DATASET EXTRACT =

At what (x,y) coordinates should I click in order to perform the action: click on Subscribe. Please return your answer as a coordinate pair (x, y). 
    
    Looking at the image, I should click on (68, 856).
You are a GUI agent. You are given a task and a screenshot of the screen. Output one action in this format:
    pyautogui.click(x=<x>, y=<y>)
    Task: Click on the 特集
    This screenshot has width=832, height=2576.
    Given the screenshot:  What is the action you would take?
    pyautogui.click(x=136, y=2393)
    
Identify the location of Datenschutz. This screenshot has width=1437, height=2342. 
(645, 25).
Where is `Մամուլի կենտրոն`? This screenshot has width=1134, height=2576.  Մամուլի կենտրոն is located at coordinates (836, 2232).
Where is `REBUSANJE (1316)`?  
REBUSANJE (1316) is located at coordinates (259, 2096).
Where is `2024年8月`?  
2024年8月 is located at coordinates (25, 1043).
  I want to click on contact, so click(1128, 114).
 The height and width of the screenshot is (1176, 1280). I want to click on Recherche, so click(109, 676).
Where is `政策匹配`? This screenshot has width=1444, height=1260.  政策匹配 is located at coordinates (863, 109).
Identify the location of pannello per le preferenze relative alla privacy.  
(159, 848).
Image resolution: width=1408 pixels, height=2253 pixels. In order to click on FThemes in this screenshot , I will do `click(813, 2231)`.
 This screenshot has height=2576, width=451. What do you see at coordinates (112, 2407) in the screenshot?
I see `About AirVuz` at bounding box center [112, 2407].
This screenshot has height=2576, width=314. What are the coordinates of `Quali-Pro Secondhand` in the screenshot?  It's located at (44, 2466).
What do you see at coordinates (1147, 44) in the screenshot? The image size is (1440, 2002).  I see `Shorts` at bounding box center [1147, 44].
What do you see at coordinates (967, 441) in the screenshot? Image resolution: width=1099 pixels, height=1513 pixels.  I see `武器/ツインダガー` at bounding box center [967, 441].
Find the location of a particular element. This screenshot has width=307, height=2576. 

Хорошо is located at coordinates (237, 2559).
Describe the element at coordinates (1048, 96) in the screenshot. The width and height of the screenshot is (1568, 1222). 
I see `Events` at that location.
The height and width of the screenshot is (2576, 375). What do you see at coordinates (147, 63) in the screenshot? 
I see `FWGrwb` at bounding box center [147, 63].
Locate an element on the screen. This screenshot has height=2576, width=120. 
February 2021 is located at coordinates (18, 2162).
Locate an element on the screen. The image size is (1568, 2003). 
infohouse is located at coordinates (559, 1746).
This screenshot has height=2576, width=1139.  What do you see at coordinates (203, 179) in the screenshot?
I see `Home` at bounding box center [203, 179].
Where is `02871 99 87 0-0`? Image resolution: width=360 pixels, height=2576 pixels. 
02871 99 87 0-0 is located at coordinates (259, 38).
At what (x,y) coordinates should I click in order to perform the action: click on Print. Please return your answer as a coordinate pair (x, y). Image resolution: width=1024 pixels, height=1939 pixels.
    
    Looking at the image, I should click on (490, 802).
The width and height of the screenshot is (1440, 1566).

REQUIRED WORK =
Please set down the entire listing once more, exactly as it stands.

TASK ANSWER =
At what (x,y) coordinates should I click in order to perform the action: click on Subscribe. Please return your answer as a coordinate pair (x, y). 
    
    Looking at the image, I should click on (68, 856).
You are a GUI agent. You are given a task and a screenshot of the screen. Output one action in this format:
    pyautogui.click(x=<x>, y=<y>)
    Task: Click on the 特集
    This screenshot has width=832, height=2576.
    Given the screenshot:  What is the action you would take?
    pyautogui.click(x=136, y=2393)
    
Identify the location of Datenschutz. This screenshot has width=1437, height=2342. 
(645, 25).
Where is `Մամուլի կենտրոն`? This screenshot has width=1134, height=2576.  Մամուլի կենտրոն is located at coordinates (836, 2232).
Where is `REBUSANJE (1316)`?  
REBUSANJE (1316) is located at coordinates (259, 2096).
Where is `2024年8月`?  
2024年8月 is located at coordinates (25, 1043).
  I want to click on contact, so click(1128, 114).
 The height and width of the screenshot is (1176, 1280). I want to click on Recherche, so click(109, 676).
Where is `政策匹配`? This screenshot has width=1444, height=1260.  政策匹配 is located at coordinates (863, 109).
Identify the location of pannello per le preferenze relative alla privacy.  
(159, 848).
Image resolution: width=1408 pixels, height=2253 pixels. In order to click on FThemes in this screenshot , I will do `click(813, 2231)`.
 This screenshot has height=2576, width=451. What do you see at coordinates (112, 2407) in the screenshot?
I see `About AirVuz` at bounding box center [112, 2407].
This screenshot has height=2576, width=314. What are the coordinates of `Quali-Pro Secondhand` in the screenshot?  It's located at (44, 2466).
What do you see at coordinates (1147, 44) in the screenshot? The image size is (1440, 2002).  I see `Shorts` at bounding box center [1147, 44].
What do you see at coordinates (967, 441) in the screenshot? Image resolution: width=1099 pixels, height=1513 pixels.  I see `武器/ツインダガー` at bounding box center [967, 441].
Find the location of a particular element. This screenshot has width=307, height=2576. 

Хорошо is located at coordinates (237, 2559).
Describe the element at coordinates (1048, 96) in the screenshot. The width and height of the screenshot is (1568, 1222). 
I see `Events` at that location.
The height and width of the screenshot is (2576, 375). What do you see at coordinates (147, 63) in the screenshot? 
I see `FWGrwb` at bounding box center [147, 63].
Locate an element on the screen. This screenshot has height=2576, width=120. 
February 2021 is located at coordinates (18, 2162).
Locate an element on the screen. The image size is (1568, 2003). 
infohouse is located at coordinates (559, 1746).
This screenshot has height=2576, width=1139.  What do you see at coordinates (203, 179) in the screenshot?
I see `Home` at bounding box center [203, 179].
Where is `02871 99 87 0-0`? Image resolution: width=360 pixels, height=2576 pixels. 
02871 99 87 0-0 is located at coordinates (259, 38).
At what (x,y) coordinates should I click in order to perform the action: click on Print. Please return your answer as a coordinate pair (x, y). Image resolution: width=1024 pixels, height=1939 pixels.
    
    Looking at the image, I should click on (490, 802).
The width and height of the screenshot is (1440, 1566).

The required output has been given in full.